Three-Dimensional Multiband d-p Model of Superconductivity in Spin-Chain Ladder Cuprate

TL;DR

This study models superconductivity in a layered cuprate using a three-dimensional multiband d-p model, revealing p_z-wave triplet pairing and its dependence on interlayer coupling and pressure, suggesting ways to enhance superconductivity.

Contribution

It introduces a detailed 3D multiband d-p model for spin-chain ladder cuprates, highlighting the stability of p_z-wave triplet superconductivity and its relation to interlayer coupling and pressure effects.

Findings

p_z-wave triplet superconductivity is most stable.

Superconducting transition temperature depends on interlayer coupling.

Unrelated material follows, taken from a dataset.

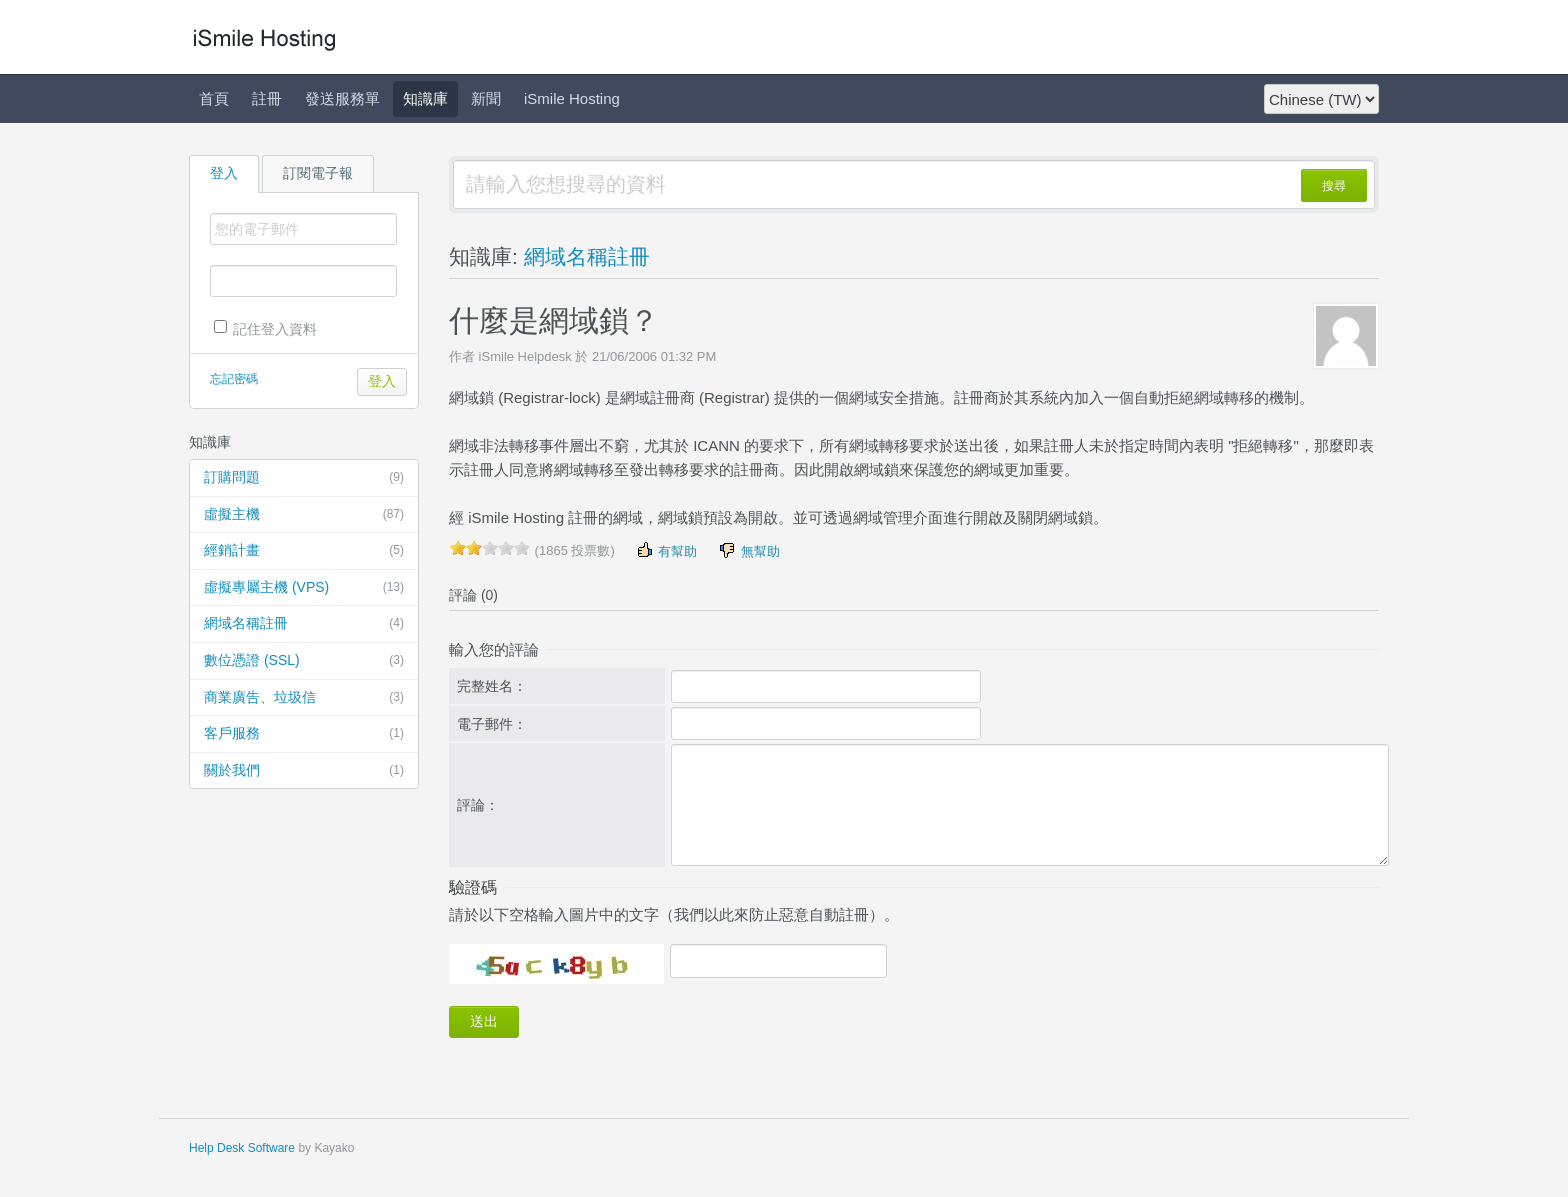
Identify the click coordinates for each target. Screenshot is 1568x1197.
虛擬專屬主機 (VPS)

Hole transfer from chain to ladder layers influences superconductivity.

Abstract

We study the superconductivity in the three-dimensional multiband d-p model, in which a Cu$_2$O$_3$-ladder layer and a CuO$_2$-chain layer are alternately stacked, as a model of the superconducting spin-chain ladder cuprate. $p_z$-Wave-like triplet superconductivity is found to be the most stable, and its dependence on interlayer coupling can explain the superconducting transition temperature dependence on pressure in real superconducting spin-chain ladder cuprates. The superconductivity may be enhanced if hole transfer from the chain layer to the ladder layer can be promoted beyond the typical transfer rate.